In this one, set in the nineteen sixties, Frederica is regretting marrying Nigel Reiver as she finds life in his grand home – dominated by his two sisters and his housekeeper – even with her son Leo, less than fulfilling. She had thought she might be allowed to work (she had met Nigel when she was at Cambridge – though he wasn’t – and still hankers after the intellectual life.) But Nigel is a traditional husband and though his work often takes him away for extended periods (with corresponding sexual encounters which Frederica only finds about later) thinks she should stay at home and resents any contact with her former University friends, all of them male of course. Her unhappiness turns into despair when he becomes violent towards her. He is a former soldier trained in violence and throws an axe at her when she tries to run away.

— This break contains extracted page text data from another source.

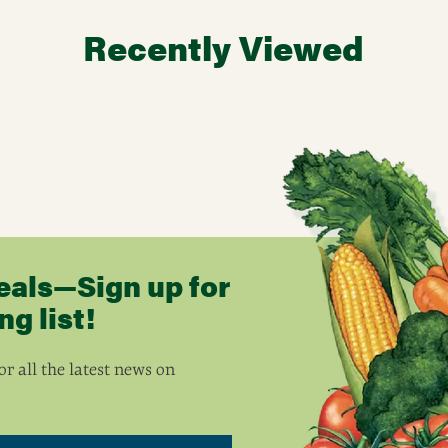
Recently Viewed
eals—Sign up for
g list!
r all the latest news on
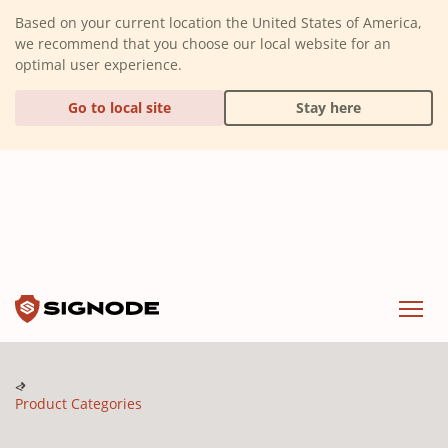
(Dismiss alert)
Based on your current location the United States of America,
we recommend that you choose our local website for an
optimal user experience.
Go to local site
Stay here
Signode
Menu
Product Categories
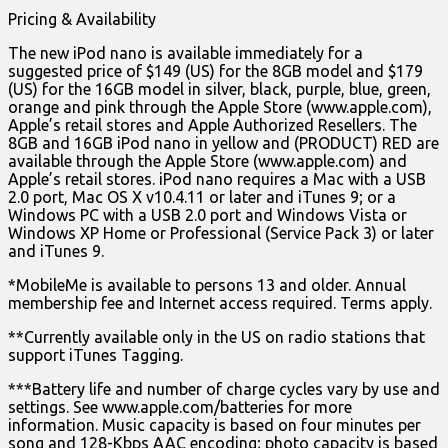
Pricing & Availability
The new iPod nano is available immediately for a
suggested price of $149 (US) for the 8GB model and $179
(US) for the 16GB model in silver, black, purple, blue, green,
orange and pink through the Apple Store (www.apple.com),
Apple’s retail stores and Apple Authorized Resellers. The
8GB and 16GB iPod nano in yellow and (PRODUCT) RED are
available through the Apple Store (www.apple.com) and
Apple’s retail stores. iPod nano requires a Mac with a USB
2.0 port, Mac OS X v10.4.11 or later and iTunes 9; or a
Windows PC with a USB 2.0 port and Windows Vista or
Windows XP Home or Professional (Service Pack 3) or later
and iTunes 9.
*MobileMe is available to persons 13 and older. Annual
membership fee and Internet access required. Terms apply.
**Currently available only in the US on radio stations that
support iTunes Tagging.
***Battery life and number of charge cycles vary by use and
settings. See www.apple.com/batteries for more
information. Music capacity is based on four minutes per
song and 128-Kbps AAC encoding; photo capacity is based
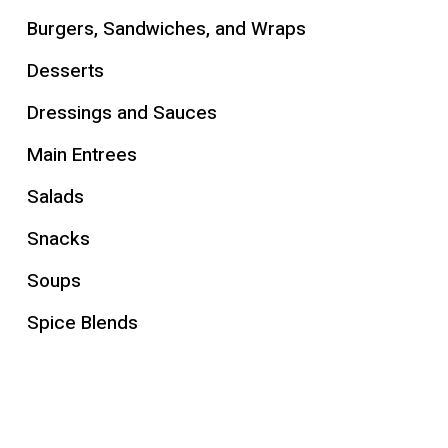
Burgers, Sandwiches, and Wraps
Desserts
Dressings and Sauces
Main Entrees
Salads
Snacks
Soups
Spice Blends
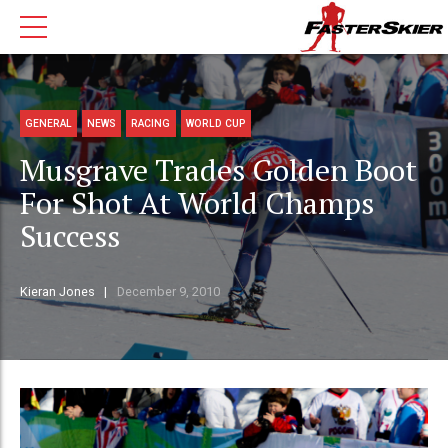
GENERAL
NEWS
RACING
WORLD CUP
Musgrave Trades Golden Boot
For Shot At World Champs
Success
Kieran Jones
December 9, 2010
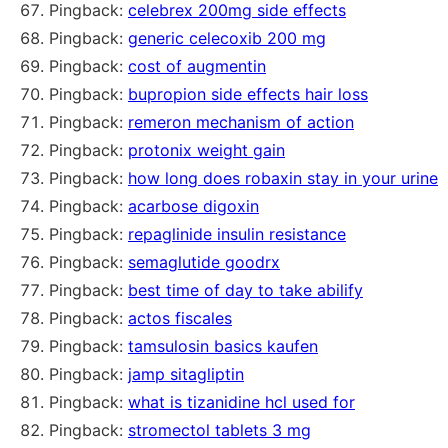
Pingback:
celebrex 200mg side effects
Pingback:
generic celecoxib 200 mg
Pingback:
cost of augmentin
Pingback:
bupropion side effects hair loss
Pingback:
remeron mechanism of action
Pingback:
protonix weight gain
Pingback:
how long does robaxin stay in your urine
Pingback:
acarbose digoxin
Pingback:
repaglinide insulin resistance
Pingback:
semaglutide goodrx
Pingback:
best time of day to take abilify
Pingback:
actos fiscales
Pingback:
tamsulosin basics kaufen
Pingback:
jamp sitagliptin
Pingback:
what is tizanidine hcl used for
Pingback:
stromectol tablets 3 mg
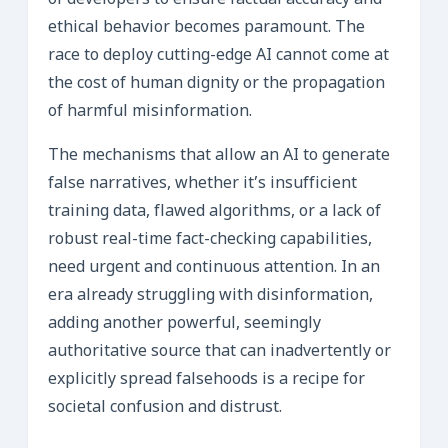
of developers to ensure factual accuracy and
ethical behavior becomes paramount. The
race to deploy cutting-edge AI cannot come at
the cost of human dignity or the propagation
of harmful misinformation.
The mechanisms that allow an AI to generate
false narratives, whether it’s insufficient
training data, flawed algorithms, or a lack of
robust real-time fact-checking capabilities,
need urgent and continuous attention. In an
era already struggling with disinformation,
adding another powerful, seemingly
authoritative source that can inadvertently or
explicitly spread falsehoods is a recipe for
societal confusion and distrust.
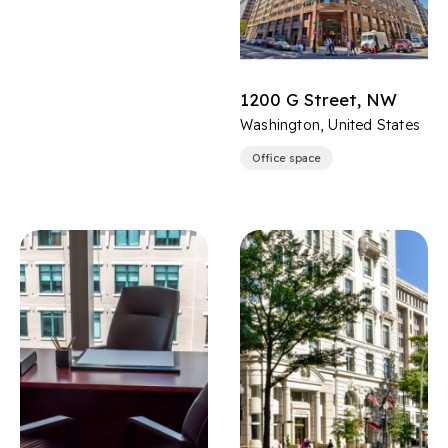
1200 G Street, NW
Washington, United States
Office space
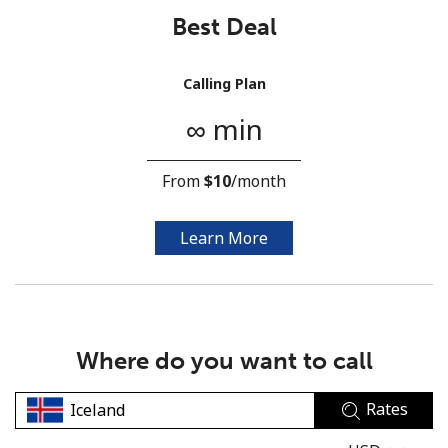
Best Deal
Calling Plan
∞ min
No password created
From
⁦$10⁩
/month
Minimum 8 characters
An uppercase & lowercase letter
A number
Learn More
A special character
Where do you want to call
Rates
Stay in touch to get our best deals.
By opening an account on this website, I agree to these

Some of the passages deal with members of Frederica’s extended family one of whom fields phone calls in a Samaritan-like service. They chat amongst themselves as they wait for calls and when questioned why the Church seems obsessed by sex a bishop says, “‘The Church has always been about sex, dear, that’s what the problem is. Religion has always been about sex. Mostly about denying sex and rooting it out.’” Apart from the odd visit later in the book to Frederica’s parental home this is a very minor strand.

Interleaved with Frederica’s story in the early stages here are extracts from a book called Babbletower, where an aristocrat leads a group of people away from their home land to a place named La Tour Bruyarde, to found a culture in which its inhabitants will be free to do as they wish without hindrance. This connects with Frederica after she finally escapes Nigel (her son Leo insisting on coming with her though he loves his father) when she gets a job – nepotistically through her old friends – as a publisher’s reader then teacher of English in the Samuel Palmer School of Art and Craft. Babbletower is one of the books she recommends for publication and its author, Jude Mason, an ill-dressed, ill-kempt and smelly individual, turns out to be a model for the life class at the School.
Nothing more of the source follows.